### EXERCISE PROMPT
Can you retype only the lines from the one with "17 Mar 2015, 10:15" through the final line of the material, exactly as given?

### DATA PROVIDED

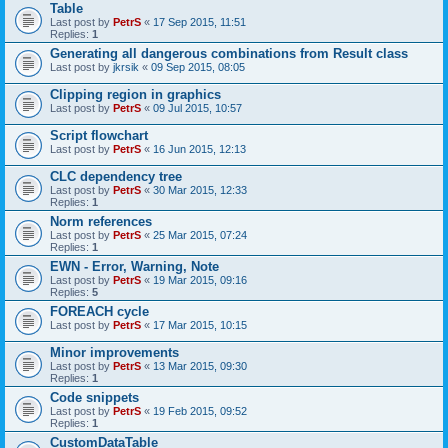
Table
Last post by
PetrS
«
17 Sep 2015, 11:51
Replies:
1
Generating all dangerous combinations from Result class
Last post by
jkrsik
«
09 Sep 2015, 08:05
Clipping region in graphics
Last post by
PetrS
«
09 Jul 2015, 10:57
Script flowchart
Last post by
PetrS
«
16 Jun 2015, 12:13
CLC dependency tree
Last post by
PetrS
«
30 Mar 2015, 12:33
Replies:
1
Norm references
Last post by
PetrS
«
25 Mar 2015, 07:24
Replies:
1
EWN - Error, Warning, Note
Last post by
PetrS
«
19 Mar 2015, 09:16
Replies:
5
FOREACH cycle
Last post by
PetrS
«
17 Mar 2015, 10:15
Minor improvements
Last post by
PetrS
«
13 Mar 2015, 09:30
Replies:
1
Code snippets
Last post by
PetrS
«
19 Feb 2015, 09:52
Replies:
1
CustomDataTable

### EXERCISE ANSWER
17 Mar 2015, 10:15
Minor improvements
Last post by
PetrS
«
13 Mar 2015, 09:30
Replies:
1
Code snippets
Last post by
PetrS
«
19 Feb 2015, 09:52
Replies:
1
CustomDataTable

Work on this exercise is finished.